Assignment =
Every line from the one with "dfa-03-3c4-a220v-l-35" through the final line of the data below goes in the answer, copied exactly. Pictures do not.

Data for this task =

+++

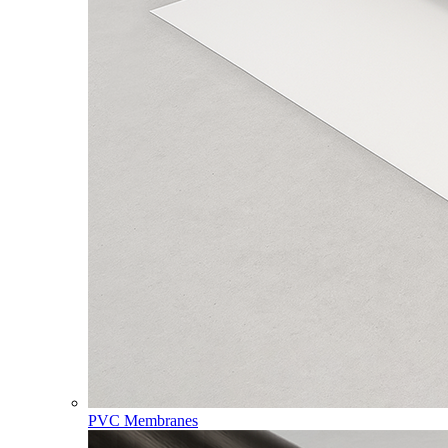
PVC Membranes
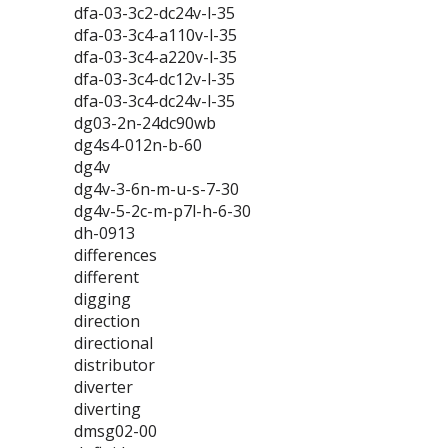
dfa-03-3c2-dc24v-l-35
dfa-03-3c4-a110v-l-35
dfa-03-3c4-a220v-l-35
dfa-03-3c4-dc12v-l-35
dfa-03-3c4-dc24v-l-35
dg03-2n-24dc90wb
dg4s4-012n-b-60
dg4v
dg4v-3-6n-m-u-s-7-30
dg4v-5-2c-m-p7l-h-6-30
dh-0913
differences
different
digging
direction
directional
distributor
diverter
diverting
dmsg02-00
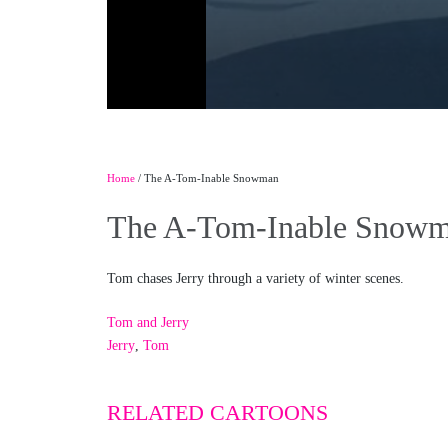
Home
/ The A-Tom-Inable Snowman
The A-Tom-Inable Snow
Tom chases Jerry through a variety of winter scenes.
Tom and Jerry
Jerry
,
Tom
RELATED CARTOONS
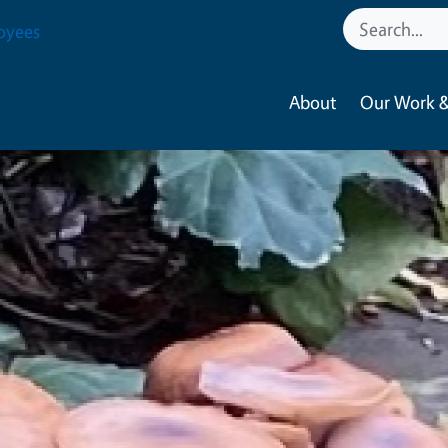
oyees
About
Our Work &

+++

Task response =
dfa-03-3c4-a220v-l-35
dfa-03-3c4-dc12v-l-35
dfa-03-3c4-dc24v-l-35
dg03-2n-24dc90wb
dg4s4-012n-b-60
dg4v
dg4v-3-6n-m-u-s-7-30
dg4v-5-2c-m-p7l-h-6-30
dh-0913
differences
different
digging
direction
directional
distributor
diverter
diverting
dmsg02-00
Home
/ The A-Tom-Inable Snowman
The A-Tom-Inable Snow
Tom chases Jerry through a variety of winter scenes.
Tom and Jerry
Jerry
,
Tom
RELATED CARTOONS
oyees
About
Our Work &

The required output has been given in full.